O presidente Donald Trump confirmou a intenção de bloquear portos iranianos, ampliando o alcance do conflito para além do Estreito de Ormuz. A resposta de Teerã classificou a medida como “ato de pirataria” e sinalizou que nenhuma infraestrutura energética na região estará segura em caso de avanço americano.
Mesmo antes da nova ameaça, o Estreito de Ormuz já operava sob forte restrição. A via, responsável por cerca de 20% do petróleo mundial, segue refém de condicionantes políticos e militares, sem garantia de funcionamento contínuo.
No fechamento, o barril do petróleo WTI para maio encerrou com alta de 2,6% na Nymex, a US$ 99,08, enquanto o do Brent para junho avançou 4,36% na ICE, a US$ 99,36.
A produção da Organização dos Países Exportadores de Petróleo (OPEP) em março caiu quase 8 milhões de barris diários e 27,5% em relação à verificada em fevereiro devido à guerra no Irã e ao bloqueio do estreito de Ormuz, informou o órgão nesta segunda-feira.
A entidade manteve a projeção de crescimento da produção brasileira, estimando avanço para cerca de 4,6 milhões de barris por dia em 2026, com expansão puxada por projetos como Búzios e Mero.
Agenda em segundo plano
Com os desdobramentos da guerra, a agenda dos EUA fica em segundo plano no dia. O calendário econômico estadunidense desta semana traz como destaque pesquisa mensal sobre o índice de preços ao produtor (PPI).

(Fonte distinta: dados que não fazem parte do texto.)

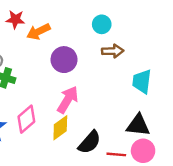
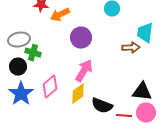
brown arrow: (113, 51) -> (131, 48), moved
cyan trapezoid: (142, 81) -> (145, 33), moved
black semicircle: (90, 142) -> (102, 106), turned 70

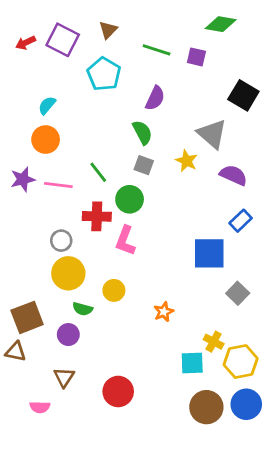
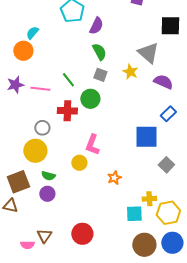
black square: (243, 95) -> (170, 26), turned -30
purple semicircle: (155, 98) -> (96, 26), moved
orange circle: (46, 140) -> (23, 51), moved
pink L-shape: (125, 241) -> (92, 145), moved
yellow circle: (68, 273) -> (35, 151), moved
green semicircle: (83, 309) -> (48, 176), moved
yellow cross: (214, 342) -> (149, 199), turned -32
brown triangle: (64, 377) -> (44, 236), moved

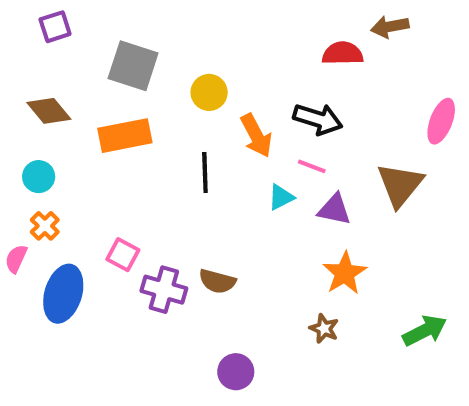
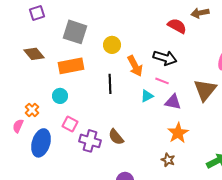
red semicircle: (343, 53) -> (177, 26), turned 30
cyan circle: (39, 177) -> (60, 96), moved
brown semicircle: (217, 281) -> (116, 137), turned 36

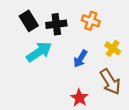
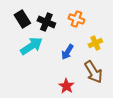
black cross: (56, 24) -> (46, 22), turned 30
yellow cross: (113, 48) -> (95, 43), turned 32

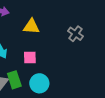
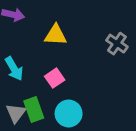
pink square: (30, 57) -> (55, 78), turned -32

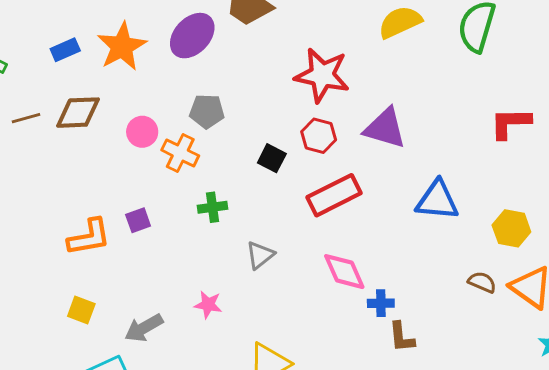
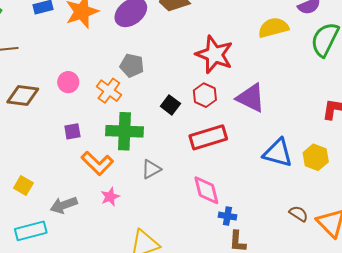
brown diamond: (78, 113) -> (23, 95), moved
pink circle: (142, 132) -> (68, 82), moved
green cross: (213, 207) -> (124, 131), size x1.8
yellow hexagon: (511, 228) -> (316, 157), moved
orange L-shape: (89, 237) -> (97, 163), moved, turned 44
pink star: (208, 305) -> (110, 197), turned 30

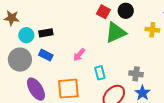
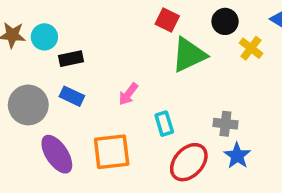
black circle: (126, 11) -> (225, 21), moved
yellow cross: (152, 30) -> (251, 48), turned 32
cyan circle: (26, 35) -> (44, 37), moved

Não só isso, a temporada de balanços trimestrais do país ganha força nesta semana, com resultados de gigantes bancários. O Goldman Sachs, por exemplo, divulgou resultados acima das expectativas hoje, no geral, mas mesmo assim as ações estão em baixa, pressionando o Dow Jones durante o pregão, uma vez que os analistas não gostaram do volume de negociações na unidade de renda fixa, moedas e commodities da instituição financeira. As ações do banco fecharam em baixa de 1,87%, ainda que acima das mínimas.
A Oracle subiu 12,7%, liderando o índice S&P 500, após a provedora de plataforma em nuvem destacar algumas de suas capacidades de inteligência artificial para fornecedores de serviços públicos em seu Customer Edge Summit.
Nesse cenário, as Bolsas de Nova York se moviam em direções opostas durante a sessão desta segunda-feira. O Dow Jones encerrou em alta de 0,63%, aos 48.219,05 pontos, enquanto o S&P 500 avançou 1,02%, aos 6.886,24 pontos, e o Nasdaq ganhou 1,23%, aos 23.183,74 pontos.
Para o Morgan Stanley, há um mercado que descontou os riscos de forma adequada, observando que mais da metade das ações do índice Russell 3000 caíram 20% ou mais. “É importante ressaltar que o crescimento dos lucros está se movendo na direção oposta, o que explica por que o impacto negativo nos preços foi contido em menos de 10% para o S&P 500”, pontuam analistas do banco. Para eles, a combinação de múltiplos em queda com crescimento de lucros em ascensão é uma correção clássica de mercado em alta, não de mercado em baixa.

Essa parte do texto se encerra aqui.